Living with Maxthink

Posted by jkolman on 8/18/2004
jkolman 8/18/2004 8:10 am
I've used this program for almost 20 years, found the Windows update horrific and still find it a pain in the ass to transfer data to and from Windows. Are there any other hardcore users out there to discuss how to make life easier?
srdiamond15 8/18/2004 6:14 pm
MaxThink is the only outliner I have tried that felt I couldn't use without a manual. It is also the only outliner I've tried that lacks one, apart from the list of shortcuts.

From what I have gleaned from tinkering with it, its essential approach is like BrainStorm (www.BrainstormSW.com). It automates keeping you in a focused hoist mode, which I think is an excellent approach to outlining. The only reports I have heard about the Windows version of MaxThink have been like yours, so I'm not eager to put down $200, which I guess you have to do to find out how to use it. Do you happen to know anywhere online where I can find either a manual or a description of how the program works. I'm extremely curious about it, but not enough to treat figuring it out as an exercise in inductive logic.

In answer to your query, if Maxthink is really cumbersome, you might try BrainStorm, which is wonderfully executed if less elaborate. I'd be interested in your opinion about the similarities in the strategies the two programs seem to implement.

srdiamond
srdiamond15 8/19/2004 5:41 pm
I took another look at MaxThink. Except for those aspects of its design it shares with BrainStorm, I can't say I'm impressed. Novel features abound, but many seem to be efforts to cope with the limitations at the foundation of the program. (One reviewer claims the program was _written_ in Visual Basic. Is that true? Is Visual Basic even a respectable language for serious programming, as opposed to writing macros?) MaxThink is a strictly one-window affair (with two panes), whereas BrainStorm can open multiple "models," open two windows on the same model, and split a window.
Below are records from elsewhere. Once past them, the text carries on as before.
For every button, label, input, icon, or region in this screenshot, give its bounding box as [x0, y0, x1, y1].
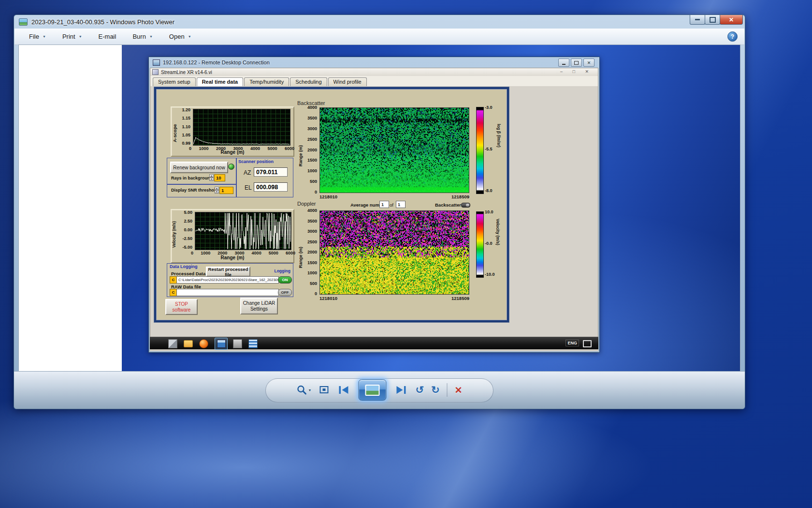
menu-email[interactable]: E-mail	[99, 33, 116, 40]
photo-viewer-content: 192.168.0.122 - Remote Desktop Connectio…	[18, 45, 740, 372]
taskbar-start-icon[interactable]	[168, 339, 177, 348]
change-lidar-settings-button[interactable]: Change LiDARSettings	[240, 298, 278, 314]
tab-wind-profile: Wind profile	[328, 77, 367, 86]
scanner-position-title: Scanner position	[238, 159, 274, 164]
magnifier-icon	[296, 385, 307, 395]
renew-led-icon	[228, 164, 234, 170]
velocity-plot	[195, 212, 291, 250]
minimize-icon	[562, 64, 566, 65]
ascope-yticks: 1.201.151.101.050.99	[177, 107, 190, 146]
raw-drive-box[interactable]: C	[170, 289, 177, 296]
maximize-icon	[710, 17, 716, 23]
language-indicator[interactable]: ENG	[566, 340, 579, 346]
minimize-icon	[695, 19, 700, 20]
doppler-colorbar	[476, 211, 484, 278]
rays-spinner[interactable]: ▲▼	[209, 174, 214, 180]
taskbar-folder-icon[interactable]	[184, 340, 193, 347]
rdp-minimize-button	[558, 59, 569, 67]
backscatter-xticks: 12180101218509	[319, 194, 469, 199]
data-logging-box: Data Logging Processed Data file Restart…	[167, 263, 293, 297]
average-of-field[interactable]: 1	[396, 201, 406, 208]
processed-logging-toggle[interactable]: ON	[278, 276, 292, 284]
streamline-title: StreamLine XR v14-6.vi	[161, 70, 212, 75]
rotate-clockwise-button[interactable]: ↻	[431, 384, 440, 396]
streamline-titlebar: StreamLine XR v14-6.vi – □ ✕	[150, 68, 598, 76]
delete-button[interactable]: ✕	[455, 385, 463, 396]
backscatter-colorbar-ticks: -3.0-5.5-8.0	[485, 105, 493, 193]
play-slideshow-button[interactable]	[358, 379, 386, 401]
maximize-button[interactable]	[705, 15, 720, 25]
slideshow-icon	[365, 385, 379, 396]
rays-value-field[interactable]: 10	[214, 174, 225, 181]
labview-app-icon	[152, 69, 159, 75]
restart-processed-file-button[interactable]: Restart processed file	[206, 267, 250, 277]
renew-background-button[interactable]: Renew background now	[170, 162, 228, 173]
processed-path-field[interactable]: C:\Lidar\Data\Proc\2023\202309\20230921\…	[176, 276, 279, 284]
remote-desktop: StreamLine XR v14-6.vi – □ ✕ System setu…	[150, 68, 598, 351]
menu-print[interactable]: Print▼	[62, 33, 82, 40]
az-label: AZ	[244, 169, 251, 176]
backscatter-toggle[interactable]	[461, 203, 470, 208]
help-icon: ?	[731, 33, 734, 40]
menu-burn[interactable]: Burn▼	[132, 33, 152, 40]
taskbar-firefox-icon[interactable]	[199, 339, 208, 348]
real-time-data-panel: A-scope 1.201.151.101.050.99 01000200030…	[154, 87, 509, 322]
chevron-down-icon: ▼	[43, 35, 46, 38]
doppler-colorbar-ticks: 10.0-0.0-10.0	[485, 209, 495, 277]
processed-drive-box[interactable]: C	[170, 276, 177, 284]
velocity-xlabel: Range (m)	[172, 255, 293, 260]
photo-viewer-toolbar: ▼	[14, 371, 745, 409]
taskbar-active-app-slot[interactable]	[215, 338, 228, 350]
streamline-client-area: A-scope 1.201.151.101.050.99 01000200030…	[150, 86, 598, 337]
doppler-xticks: 12180101218509	[319, 296, 469, 301]
actual-size-icon	[319, 385, 329, 395]
streamline-window: StreamLine XR v14-6.vi – □ ✕ System setu…	[150, 68, 598, 337]
snr-spinner[interactable]: ▲▼	[215, 187, 219, 193]
rdp-computer-icon	[153, 60, 160, 66]
photo-viewer-menubar: File▼ Print▼ E-mail Burn▼ Open▼ ?	[14, 29, 744, 45]
stop-software-button[interactable]: STOPsoftware	[165, 299, 198, 315]
snr-value-field[interactable]: 1	[219, 187, 233, 194]
previous-button[interactable]	[336, 384, 351, 396]
chevron-down-icon: ▼	[149, 35, 153, 38]
az-value: 079.011	[254, 167, 288, 177]
actual-size-button[interactable]	[319, 385, 329, 395]
maximize-icon	[574, 61, 579, 65]
ascope-plot	[193, 109, 290, 146]
tab-system-setup: System setup	[153, 77, 196, 86]
logging-label: Logging	[274, 269, 290, 273]
average-number-field[interactable]: 1	[379, 201, 389, 208]
remote-taskbar: ENG	[150, 337, 598, 349]
snr-threshold-label: Display SNR threshold	[171, 188, 218, 193]
raw-logging-toggle[interactable]: OFF	[278, 289, 292, 296]
el-label: EL	[245, 184, 252, 191]
backscatter-colorbar	[476, 107, 484, 194]
close-icon: ✕	[587, 60, 591, 65]
toolbar-separator	[447, 383, 448, 397]
background-controls-box: Renew background now Rays in background …	[167, 158, 237, 185]
taskbar-rdp-icon[interactable]	[233, 339, 242, 348]
taskbar-display-icon[interactable]	[583, 340, 592, 347]
raw-path-field[interactable]	[176, 289, 279, 296]
help-button[interactable]: ?	[727, 31, 738, 42]
taskbar-app-icon[interactable]	[248, 339, 258, 348]
rdp-maximize-button	[571, 59, 582, 67]
next-button[interactable]	[393, 384, 408, 396]
previous-icon	[336, 384, 351, 396]
chevron-down-icon: ▼	[308, 388, 311, 392]
ascope-xlabel: Range (m)	[172, 149, 293, 155]
delete-icon: ✕	[455, 385, 463, 396]
backscatter-toggle-label: Backscatter	[435, 202, 461, 208]
zoom-button[interactable]: ▼	[296, 385, 311, 395]
close-button[interactable]: ✕	[720, 15, 743, 25]
menu-file[interactable]: File▼	[29, 33, 46, 40]
menu-open[interactable]: Open▼	[169, 33, 191, 40]
photo-viewer-titlebar[interactable]: 2023-09-21_03-40-00.935 - Windows Photo …	[14, 15, 745, 29]
minimize-button[interactable]	[690, 15, 705, 25]
chevron-down-icon: ▼	[79, 35, 82, 38]
rdp-titlebar: 192.168.0.122 - Remote Desktop Connectio…	[150, 57, 598, 68]
rdp-title: 192.168.0.122 - Remote Desktop Connectio…	[163, 60, 270, 65]
data-logging-title: Data Logging	[170, 264, 198, 269]
rotate-ccw-icon: ↺	[415, 384, 424, 396]
rotate-counterclockwise-button[interactable]: ↺	[415, 384, 424, 396]
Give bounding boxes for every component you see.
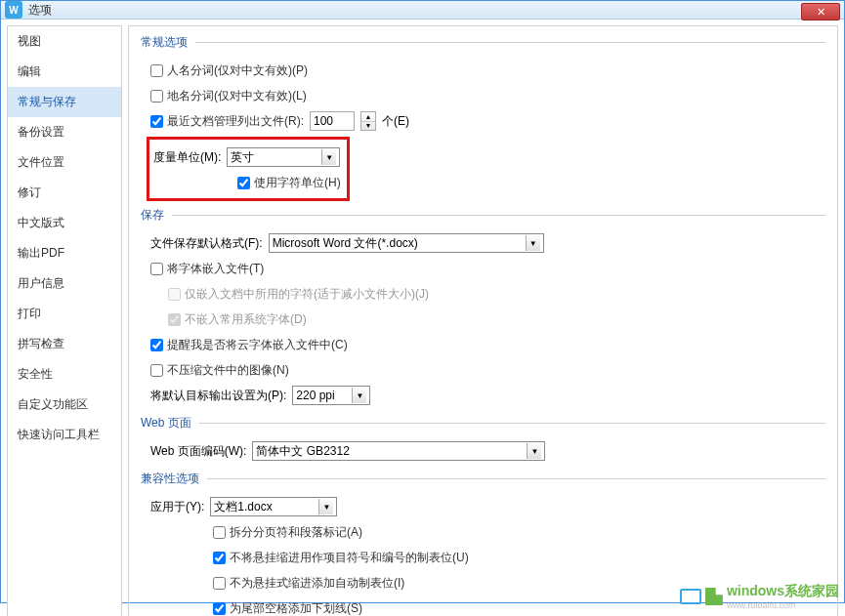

One of my strongest prejudices concerning outlining programs concerns the availability of the undo function over organizing commands. The programs that have unlimited universal undo--something integral to today's software that everyone using Office has come to expect. Not to have _any_ undo command in a program that's supposed to encourage exploration seems completely careless. Unless I somehow missed it, MaxThink offers no undo command AT ALL. (Amazingly, an undo command for reorganization is something ADM 3 still lacks.

BrainStorm has a universal unlimited undo. Other programs similarly blessed seem confined to the Microsoft products (Word and OneNote), NoteMap, and that seems to be it: Word, OneNote, NoteMap, BrainStorm.